Amorphous solid dispersion formulations are utilized for poorly water soluble active pharmaceutical ingredients (APIs) in an attempt to increase bioavailability and dissolution kinetics. Spray dry methods are used to generate amorphous dispersions of the drug with the goal to have little-to-no crystalline API in the matrix. Efficacy and dosage of the final drug is greatly related to whether or not the API is crystalline with the desired form being amorphous. Any presence of crystalline material can directly impact efficacy and dosage of the final drug. X-Ray Powder Diffraction (XRPD), which is routinely used for characterizing crystallization within amorphous solid dispersions, can only detect down to 1% crystallinity of an API which is not sensitive enough when drug loadings in final formulation can be on the order of 10%. Second Harmonic Generation (SHG) has been shown to have 10-fold improved sensitivity over XRPD and should be considered as an important tool in ensuring the delivery of safe and effective drugs.

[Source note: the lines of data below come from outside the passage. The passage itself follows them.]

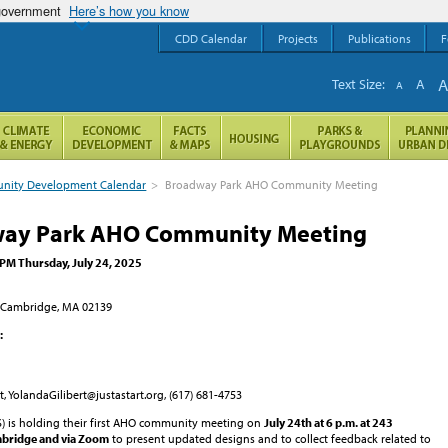
 government
Here’s how you know
CDD Calendar
Projects
Publications
F
Text Size:
A
A
ity Development Calendar
>
Broadway Park AHO Community Meeting
ay Park AHO Community Meeting
 PM Thursday, July 24, 2025
 Cambridge, MA 02139
:
t, YolandaGilibert@justastart.org, (617) 681-4753
AS) is holding their first AHO community meeting on
July 24th at 6 p.m. at 243
mbridge
and via Zoom
to present updated designs and to collect feedback related to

XRPD is most often used in the characterization of amorphous versus crystalline forms with a limit of detection (LOD) generally around 1%. The problem arises though when trying to characterize a final formulated tablet or capsule where drug loading may be around 15%. An LOD of 1% for a product with 15% drug loading means that 10% of the drug must be crystallized before XRPD can detect it. This is quite a large amount of drug that must be crystallized for it to be detected, which raises questions over the true composition, and therefore dosage, of drugs on the market.
The relatively high LODs for routine quantitation of crystalline material in amorphous formulations is problematic both in the manufacturing process and the stability testing which, in turn, may adversely affect patients. The inability to detect less than 10% of the API being crystalline means dosing of the drug can easily vary +/-10% which begs the question of whether or not that would affect treatments. The high LOD also makes it difficult to have rapid process control feedback when developing manufacturing processes for spray dried dispersions and other amorphous formulations. Lower sensitivity in detection would allow for processes to be adjusted on a faster time scale without the need to wait until 10% of the drug is crystallized. Shelf life stability studies could also be accelerated with more sensitive detection methods ensuring that the products on patients’ shelves remain stable and dosing in the tablet does not change over time.

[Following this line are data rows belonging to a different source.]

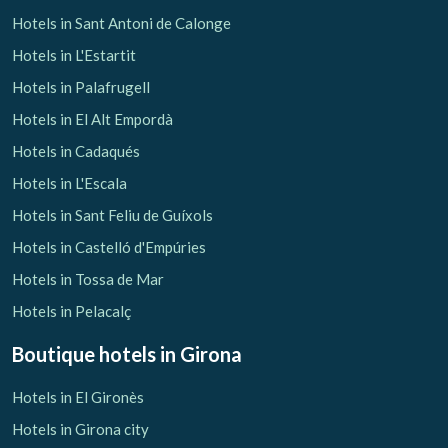
Hotels in Sant Antoni de Calonge
Hotels in L'Estartit
Hotels in Palafrugell
Hotels in El Alt Empordà
Save configuration
Accept all
Hotels in Cadaqués
Hotels in L'Escala
Hotels in Sant Feliu de Guíxols
Hotels in Castelló d'Empúries
Hotels in Tossa de Mar
Hotels in Pelacalç
Boutique hotels
in Girona
Hotels in El Gironès
Hotels in Girona city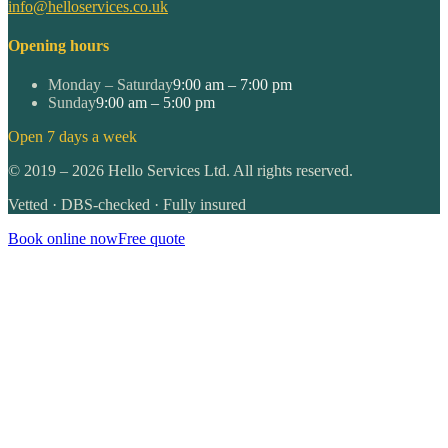
info@helloservices.co.uk
Opening hours
Monday – Saturday
9:00 am – 7:00 pm
Sunday
9:00 am – 5:00 pm
Open 7 days a week
©
2019
–
2026
Hello Services Ltd. All rights reserved.
Vetted · DBS-checked · Fully insured
Book online now
Free quote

Taylor et al. recently demonstrated the use of Second Harmonic Generation utilizing a commercially available SONICC instrument from Formulatrix to detect crystalline ezetimibe and flutamide in amorphous spray dried dispersions. They report that SONICC is 10 times more sensitive than XRPD. In a side by side experiment of an environmentally stressed formulation, SONICC was able to detect the formation of crystalline material after 8 days of storage versus 26 days with XRPD for ezetimibe and 11 days versus 53 days of storage for flutamide. This 2.5 to 6 weeks time difference in detecting a physical change of a sample earlier, brings enormous cost savings to pharmaceutical companies. With the use of SONICC, scientists can get information on the kinetics of crystallization much earlier than what the currently available commercial practice allows.